Pour sa septième œuvre romanesque, Boualem Sansal s’affirme plus que jamais comme un kamikaze de la plume, défenseur des libertés et de la laïcité, fidèle à ses convictions depuis « Le Serment des Barbares ».
« Chacun essaie de faire quelque chose »
« J’ai commencé à écrire vers l’âge de 50 ans. J’étais universitaire en même temps haut fonctionnaire. La guerre civile arrive vers 1990 et en quelques années le pays a été totalement détruit. Quand votre pays se trouve dans une situation pareille on fait quelque chose. Ceux qui sont Islamistes rejoignent les Islamistes, ceux qui sont pour le gouvernement soutiennent le gouvernement .. Moi, après avoir été limogé en raison de mon engagement, j’ai eu la chance de me retrouver dans un groupe informel, composé d’écrivains, d’artistes, de spécialistes des droits de l’Homme travaillant avec Amnesty international, et se réunissant dans différents cafés. On discutait, on envoyait des messages de sensibilisation aux pays européens, à l’ONU, on rédigeait des rapports. Ce sont les réflexions des copains sur mes textes qui m’ont lancé dans la création littéraire. Mais quand j’ai écris « Le serment des barbares » au départ, je n’avais pas l’impression d’écrire un roman. Au bout de trois ans, j’avais 400-500 pages. Je l’ai mis au propre et je l’ai envoyé chez Gallimard. Ça a provoqué un séisme dans la maison ! »

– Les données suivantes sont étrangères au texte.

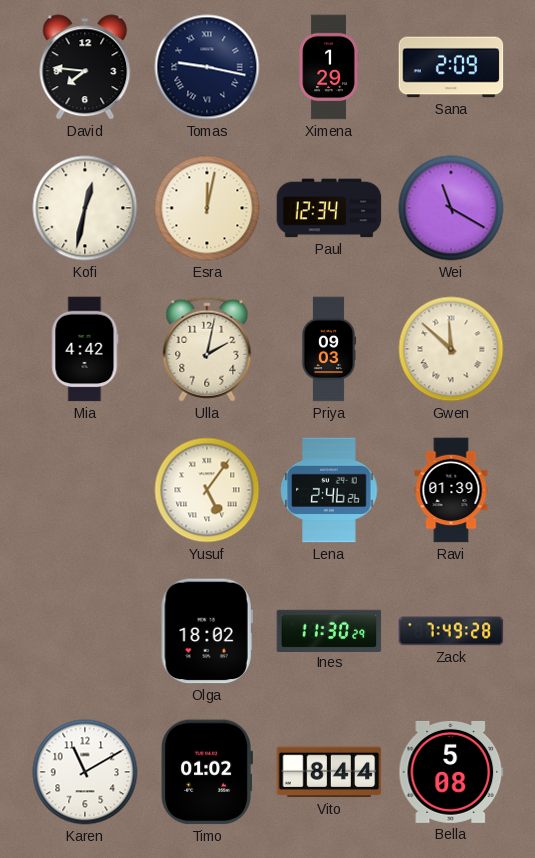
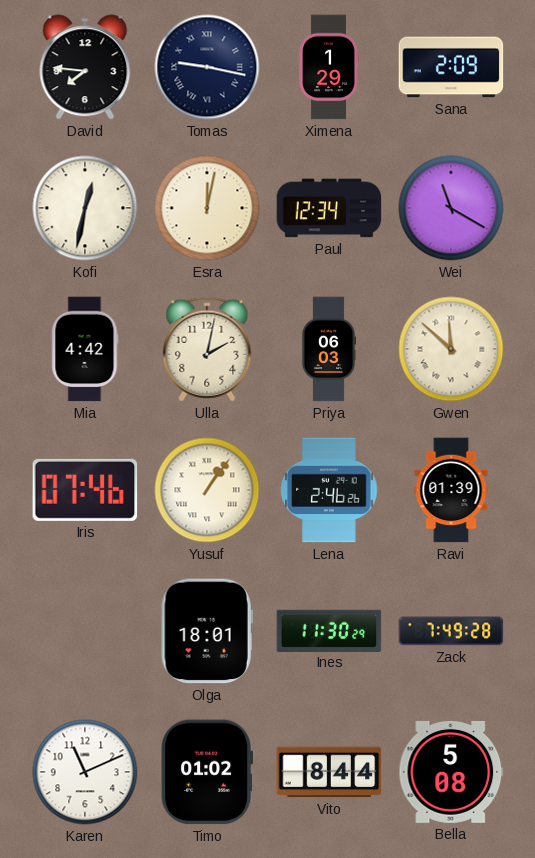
Priya: 09:03 -> 06:03
Iris: none -> 07:46
Yusuf: 5:06 -> 1:06
Olga: 18:02 -> 18:01
Karen: 11:10 -> 11:11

C’est avec le même sentiment d’urgence qu’il a écrit « 2084 » : « Chacun essaie de faire quelque chose comme il peut. Les femmes créent une association pour aider les filles violées. Les avocats se mobilisent pour enquêter sur des cas de torture. Après mon premier roman, je me suis rendu compte que j’avais été écouté et entendu. Et j’ai continué. »
Attaché à sa terre natale
Boualem Sansal qui vit toujours à Boumerdès, près d’Alger et n’envisage pas de quitter son pays natal malgré les menaces, a fait le choix d’une littérature « qui parle au nom des autres et se donne une dimension politique. Je me définis comme un écrivain engagé car dans tous mes livres, il y a un discours politique.»
Et d’ajouter : « certains de mes amis me recommandent de séparer engagement et littérature et pensent que mon talent serait libéré si je ne faisais pas de politique. Mais j’ai fait le choix d’être un écrivain engagé, de traiter de sujets engagés. Pour que les lecteurs comprennent mieux ce qui se passe en Algérie. Pour autant, mes textes sont très travaillés. L’ensemble est harmonieux, significatif. Je crois beaucoup en la force de la langue et du style. »
Pour Boualem Sansal, la question n’est pas de savoir si l’intégrisme est le fruit de la religion ou d’un contexte géopolitique : « toute religion est interprétable. Certains veulent s’en servir pour rééduquer, d’autres s’y opposent et reprochent à ceux-là d’utiliser la religion à des fins de pouvoir. Entre l’Islam, l’hyper fondamentalisme, l’Islam pur, dévoyé, les frontières sont très floues et au sein même de l’Islam il y a des courants très divers, comme le soufisme qui ignore le Prophète, et a pourtant une approche très puriste de la religion. Quel équilibre trouver entre tous ces courants, c’est très difficile. On passe par des phases de guerres religieuses, de paix provisoire, on divorce, on se ressoude face à l’ennemi … c’est le problème d’une religion qui n’a pas d’autorité installée. »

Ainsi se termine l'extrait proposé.